A friend returned home to better weather here than he’d had all week on his holiday in Madeira.

Personally, I’m loving it.

I’d wondered about moving abroad when I retired; looks like abroad has come here.

On Monday, the Met Office, the nation’s weather watchers, issued their annual climate ‘stock take’.

The report highlights how the UK’s climate has warmed steadily from the 1980s onwards.

Baselines have shifted, records are frequently broken, temperature and rainfall extremes are becoming the norm.

The last three years in particular have been in the UK’s top five warmest on record.

Records have been broken this year, and we’re only halfway through.

The report, littered with statistics and graphs, is compelling.

Our weather is getting warmer and wetter; our sea levels are rising faster than the world’s average.

What does all this mean?

At one level, it means that we won’t have to go to Spain or Madeira to find the sun.

Some longer-term weather predictions see the West Country becoming the new Med, while the old Med grows increasingly unbearably hot and dry.

The Spanish will soon be coming here for their summer hols!

The report is sanguine.

It says that we should expect more extremes, particularly flooding.

Warmer air holds more moisture, and since most of our winter weather comes across the Atlantic, it dumps that moisture on the first land it comes across, the UK and Ireland.

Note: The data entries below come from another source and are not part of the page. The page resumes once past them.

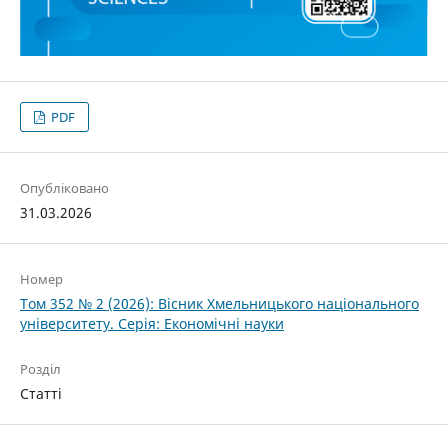
PDF
Опубліковано
31.03.2026
Номер
Том 352 № 2 (2026): Вісник Хмельницького національного
університету. Серія: Економічні науки
Розділ
Статті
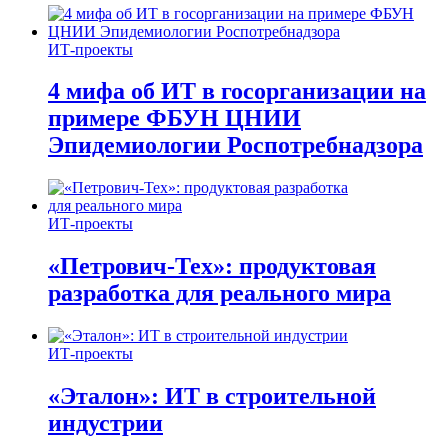
ИТ-проекты
4 мифа об ИТ в госорганизации на
примере ФБУН ЦНИИ
Эпидемиологии Роспотребнадзора
ИТ-проекты
«Петрович-Тех»: продуктовая
разработка для реального мира
ИТ-проекты
«Эталон»: ИТ в строительной
индустрии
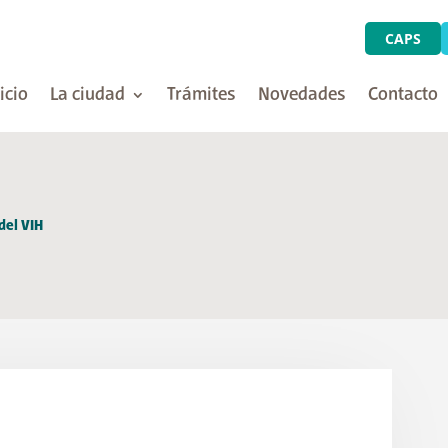
CAPS
icio
La ciudad
Trámites
Novedades
Contacto
del VIH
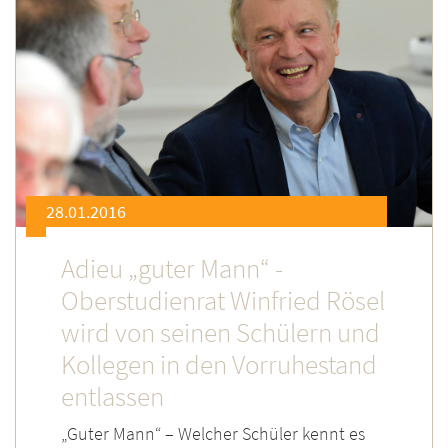
28.01.2016
Adieu „guter Mann“ -
Oberstudienrat Winfried Rösel
wird von seinen Schülern und
Kollegen in den Vorruhestand
entlassen
„Guter Mann“ – Welcher Schüler kennt es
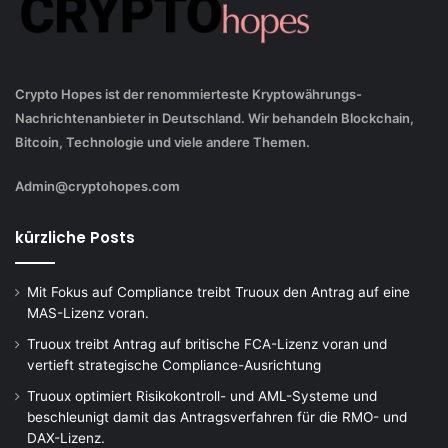
Crypto Hopes ist der renommierteste Kryptowährungs-
Nachrichtenanbieter in Deutschland. Wir behandeln Blockchain,
Bitcoin, Technologie und viele andere Themen.
Admin@cryptohopes.com
kürzliche Posts
Mit Fokus auf Compliance treibt Truoux den Antrag auf eine
MAS-Lizenz voran.
Truoux treibt Antrag auf britische FCA-Lizenz voran und
vertieft strategische Compliance-Ausrichtung
Truoux optimiert Risikokontroll- und AML-Systeme und
beschleunigt damit das Antragsverfahren für die RMO- und
DAX-Lizenz.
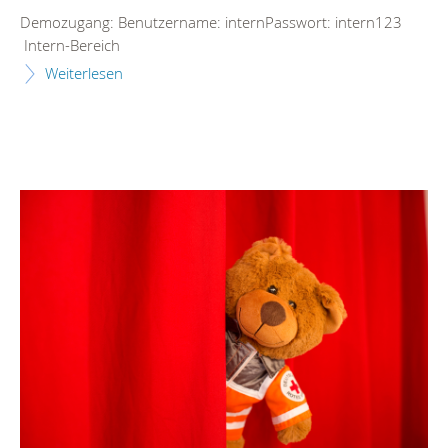
Demozugang: Benutzername: internPasswort: intern123
Intern-Bereich
Weiterlesen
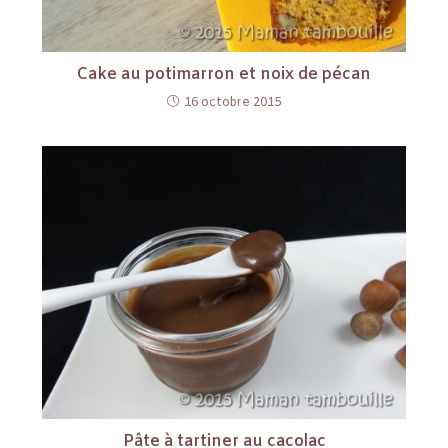
Cake au potimarron et noix de pécan
16 octobre 2015
Pâte à tartiner au cacolac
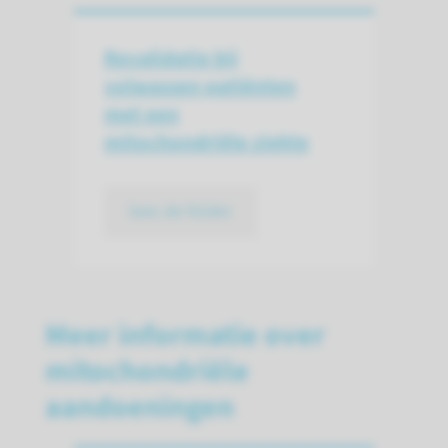
Revalidatie bij
volwassen patiënten
met een
mitochondriële ziekte
lees de folder
Meer informatie over
mitochondriële
aandoeningen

Locally, our chalk soil means that while we’re spared the ravages of flash floods, but as the Plains soak up greater winter moisture we should expect to see high water levels in our five rivers.

The floods we saw in 2014 are much more likely to recur.

We should also expect more heatwaves.

For some of us that might mean more afternoons basking on Bournemouth beach, but for others living with health conditions, the heat poses a threat to life.

It’s estimated that the heatwaves in June will have resulted in 570 excess deaths, mostly in London.

The report isn’t scaremongering.

It’s basically saying climate change is now baked in.

Extremes will become the norm and more frequent.

That gives us time to prepare and mitigate the inevitable, as Salisbury has already done with its River Project.

But it also carries a warning.

These changes are a result of man-made global warming.

If we go on warming the planet like this, these effects and costs, human and financial, will become even more severe.

What measures, it asks, are you taking to avert disaster by reducing your carbon footprint?